■ Exercise requirements ■
Exact copies of the lines from the one with "proporcionando maior conforto" through the last line of the entries, and no pictures, make up the answer.

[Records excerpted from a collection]
BEGIN
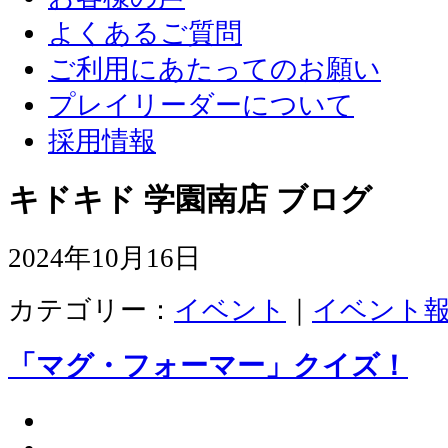
よくあるご質問
ご利用にあたってのお願い
プレイリーダーについて
採用情報
キドキド 学園南店 ブログ
2024年10月16日
カテゴリー：
イベント
｜
イベント
「マグ・フォーマー」クイズ！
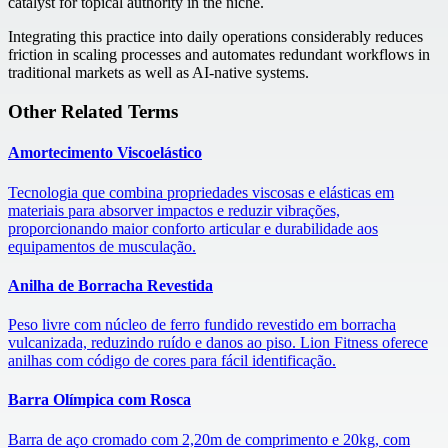
catalyst for topical authority in the niche.
Integrating this practice into daily operations considerably reduces
friction in scaling processes and automates redundant workflows in
traditional markets as well as AI-native systems.
Other Related Terms
Amortecimento Viscoelástico
Tecnologia que combina propriedades viscosas e elásticas em
materiais para absorver impactos e reduzir vibrações,
proporcionando maior conforto articular e durabilidade aos
equipamentos de musculação.
Anilha de Borracha Revestida
Peso livre com núcleo de ferro fundido revestido em borracha
vulcanizada, reduzindo ruído e danos ao piso. Lion Fitness oferece
anilhas com código de cores para fácil identificação.
Barra Olímpica com Rosca
Barra de aço cromado com 2,20m de comprimento e 20kg, com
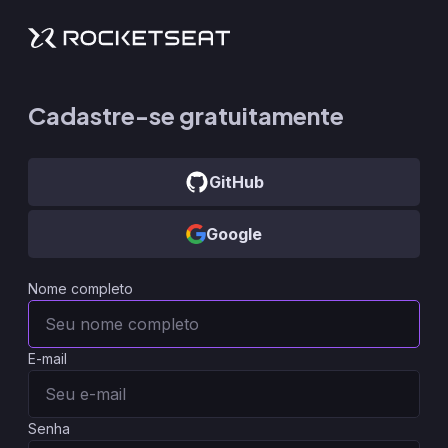
Cadastre-se gratuitamente
GitHub
Google
Nome completo
E-mail
Senha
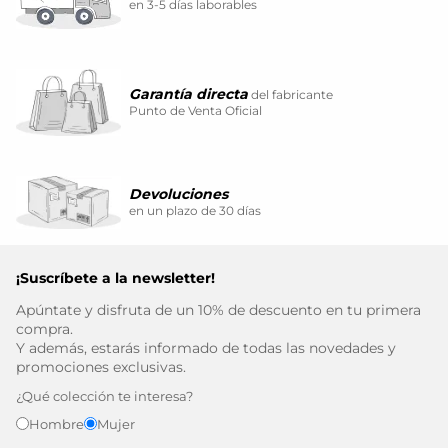
en 3-5 días laborables
Garantía directa
del fabricante
Punto de Venta Oficial
Devoluciones
en un plazo de 30 días
¡Suscríbete a la newsletter!
Apúntate y disfruta de un 10% de descuento en tu primera
compra.
Y además, estarás informado de todas las novedades y
promociones exclusivas.
¿Qué colección te interesa?
Hombre
Mujer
END
■ Exercise response ■
proporcionando maior conforto articular e durabilidade aos
equipamentos de musculação.
Anilha de Borracha Revestida
Peso livre com núcleo de ferro fundido revestido em borracha
vulcanizada, reduzindo ruído e danos ao piso. Lion Fitness oferece
anilhas com código de cores para fácil identificação.
Barra Olímpica com Rosca
Barra de aço cromado com 2,20m de comprimento e 20kg, com
Cadastre-se gratuitamente
GitHub
Google
Nome completo
E-mail
Senha
en 3-5 días laborables
Garantía directa
del fabricante
Punto de Venta Oficial
Devoluciones
en un plazo de 30 días
¡Suscríbete a la newsletter!
Apúntate y disfruta de un 10% de descuento en tu primera
compra.
Y además, estarás informado de todas las novedades y
promociones exclusivas.
¿Qué colección te interesa?
Hombre
Mujer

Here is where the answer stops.